=== Dataset extract ===
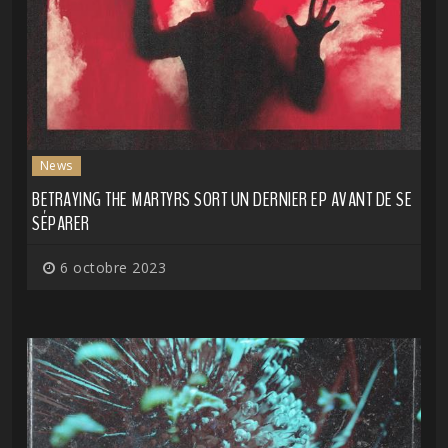
News
BETRAYING THE MARTYRS SORT UN DERNIER EP AVANT DE SE
SÉPARER
6 octobre 2023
===
## How to complete this task
Set the listing down again exactly, skipping each picture.

## Answer
News
BETRAYING THE MARTYRS SORT UN DERNIER EP AVANT DE SE
SÉPARER
6 octobre 2023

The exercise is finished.